The addition of abdominal counterpulsation to standard cardiopulmonary resuscitation (AC-CPR) during ventricular fibrillation has been shown to improve cardiac output, oxygen uptake, and central arterial blood pressure in dogs. The present study was performed to determine the effect of AC-CPR on regional blood flow. Regional blood flow was measured with radioactively labeled microspheres during sinus rhythm and during alternate periods of AC-CPR and standard CPR (STD-CPR) in nine dogs anesthetized with pentobarbital. Blood pressures and oxygen uptake were measured continuously. As in previous studies, diastolic arterial pressure was higher (30.8%) during AC-CPR than during STD-CPR, as were cardiac output (24.5%) and oxygen uptake (37.5%). Whole brain and myocardial blood flow increased 12.0% and 22.7%, respectively, during AC-CPR. Blood flow to abdominal organs was not changed appreciably in response to abdominal compression, and postmortem examination revealed no gross trauma to the abdominal viscera. The AC-CPR technique is simple and is easily added to present basic life support procedures. In light of the improvements observed in myocardial and cerebral blood flow, AC-CPR could significantly improve the outcome of CPR attempts.

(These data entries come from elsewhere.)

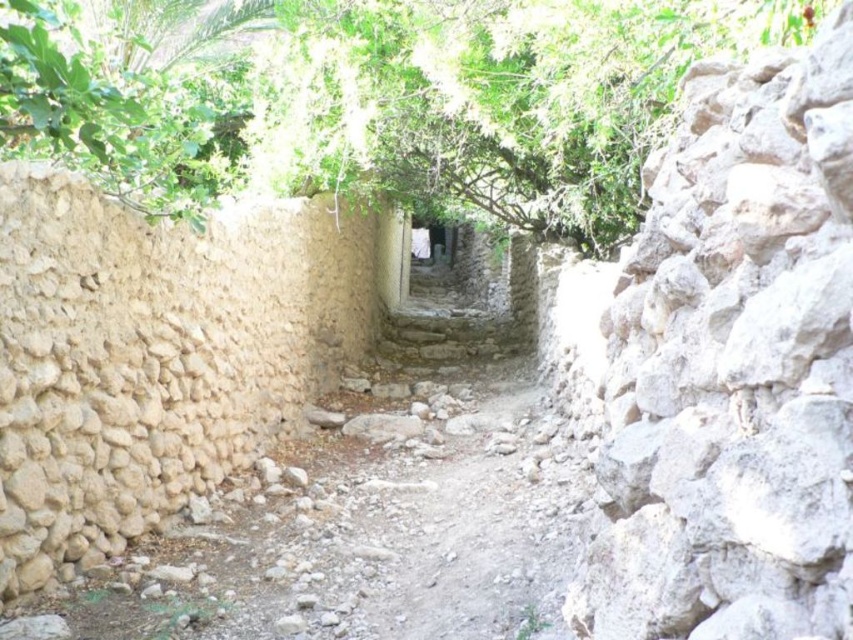 Question: Observing the image, what is the correct spatial positioning of green leafy tree at upper center in reference to gray rough stone wall at right?

Choices:
 (A) left
 (B) right

Answer: (A)

Question: Can you confirm if green leafy tree at upper center is positioned to the left of gray rough stone wall at right?

Choices:
 (A) yes
 (B) no

Answer: (A)

Question: Which of the following is the farthest from the observer?

Choices:
 (A) green leafy tree at upper center
 (B) gray rough stone wall at right

Answer: (A)

Question: Is green leafy tree at upper center above gray rough stone wall at right?

Choices:
 (A) no
 (B) yes

Answer: (B)

Question: Which point is farther to the camera?

Choices:
 (A) (276, 51)
 (B) (738, 602)

Answer: (A)

Question: Which of the following is the closest to the observer?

Critical Care Medicine | 1980

Influence of adrenergic drugs upon vital organ perfusion during CPR.

H R Holmes; Charles F Babbs; William D. Voorhees; Willis A. Tacker; B de Garavilla

To determine whether adrenergic drugs administered during CPR alter the distribution of artificial cardiac output, the authors measured regional blood flow and cardiac output using radioactive microspheres in 12 dogs. Ventricular fibrillation was induced electrically and CPR was immediately begun with a mechanical chest compressor and ventilator (Thumper) at 60 compressions/min, with a ventilation; compression ratio of 1:5, a compression duration of 0.5 sec, and a ventilation pressure of 20 cm H2O. Compression force was sufficient to develop 40–50 mm Hg peak intraesophageal pressure. After 30 sec of CPR, either 0.9% saline vehicle or 50 μg/kg of epinephrine, phenylephrine, or isoproterenol was administered through a central venous catheter. One min later, microspheres were injected into the left ventricle. After 250 sec of CPR, the ventricles were defibrillated electrically. Between each drug injection, 20-min recovery periods were interposed. Each dog received all three drugs and saline according to a predetermined sequence. After saline, epinephrine, phenylephrine, and isoproterenol treatment, respectively, cardiac output averaged 392, 319, 255, and 475 ml/min; brain blood flow averaged 37, 54, 29, and 28 ml/min; coronary blood flow averaged 25, 79, 26, and 15 ml/min; and kidney blood flow averaged 44, 4, 16, and 29 ml/min. Epinephrine improved blood flow to the brain, probably because of its α-adrenergic activity. Epinephrine improved blood flow to the heart during CPR much more than the other agents, probably because of its combined α- and β-adrenergic activity. This effect may explain its superiority in restoring circulation after prolonged arrest and resuscitation. Isoproterenol should not be used in CPR because it shunts blood away from vital organs.